====== Provided information

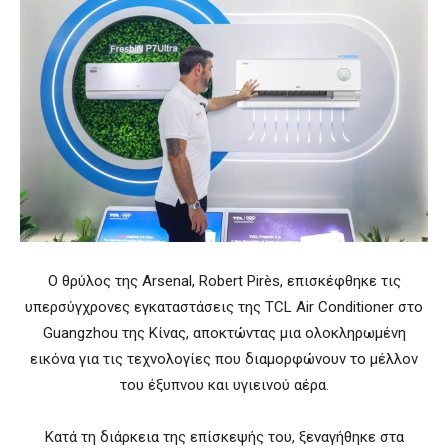
Ο θρύλος της Arsenal, Robert Pirès, επισκέφθηκε τις
υπερσύγχρονες εγκαταστάσεις της TCL Air Conditioner στο
Guangzhou της Κίνας, αποκτώντας μια ολοκληρωμένη
εικόνα για τις τεχνολογίες που διαμορφώνουν το μέλλον
του έξυπνου και υγιεινού αέρα.
Κατά τη διάρκεια της επίσκεψής του, ξεναγήθηκε στα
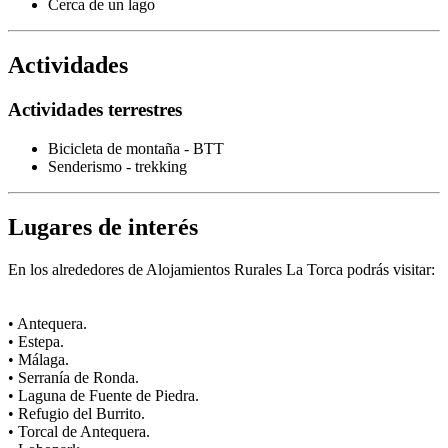
Cerca de un lago
Actividades
Actividades terrestres
Bicicleta de montaña - BTT
Senderismo - trekking
Lugares de interés
En los alrededores de Alojamientos Rurales La Torca podrás visitar:
• Antequera.
• Estepa.
• Málaga.
• Serranía de Ronda.
• Laguna de Fuente de Piedra.
• Refugio del Burrito.
• Torcal de Antequera.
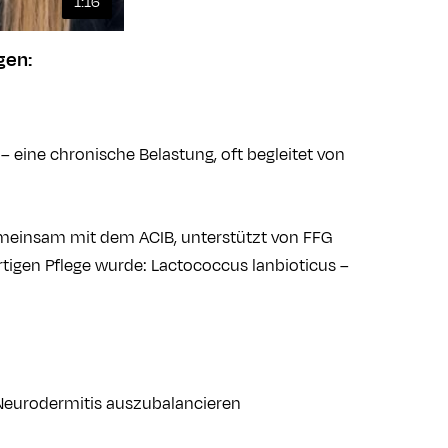
1:16
gen:
– eine chronische Belastung, oft begleitet von
gemeinsam mit dem ACIB, unterstützt von FFG
tigen Pflege wurde: Lactococcus lanbioticus –
 Neurodermitis auszubalancieren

============

Type the material out again exactly. Skip the pictures.

Task answer:
Ο θρύλος της Arsenal, Robert Pirès, επισκέφθηκε τις
υπερσύγχρονες εγκαταστάσεις της TCL Air Conditioner στο
Guangzhou της Κίνας, αποκτώντας μια ολοκληρωμένη
εικόνα για τις τεχνολογίες που διαμορφώνουν το μέλλον
του έξυπνου και υγιεινού αέρα.
Κατά τη διάρκεια της επίσκεψής του, ξεναγήθηκε στα
Cerca de un lago
Actividades
Actividades terrestres
Bicicleta de montaña - BTT
Senderismo - trekking
Lugares de interés
En los alrededores de Alojamientos Rurales La Torca podrás visitar:
• Antequera.
• Estepa.
• Málaga.
• Serranía de Ronda.
• Laguna de Fuente de Piedra.
• Refugio del Burrito.
• Torcal de Antequera.
1:16
gen:
– eine chronische Belastung, oft begleitet von
gemeinsam mit dem ACIB, unterstützt von FFG
tigen Pflege wurde: Lactococcus lanbioticus –
 Neurodermitis auszubalancieren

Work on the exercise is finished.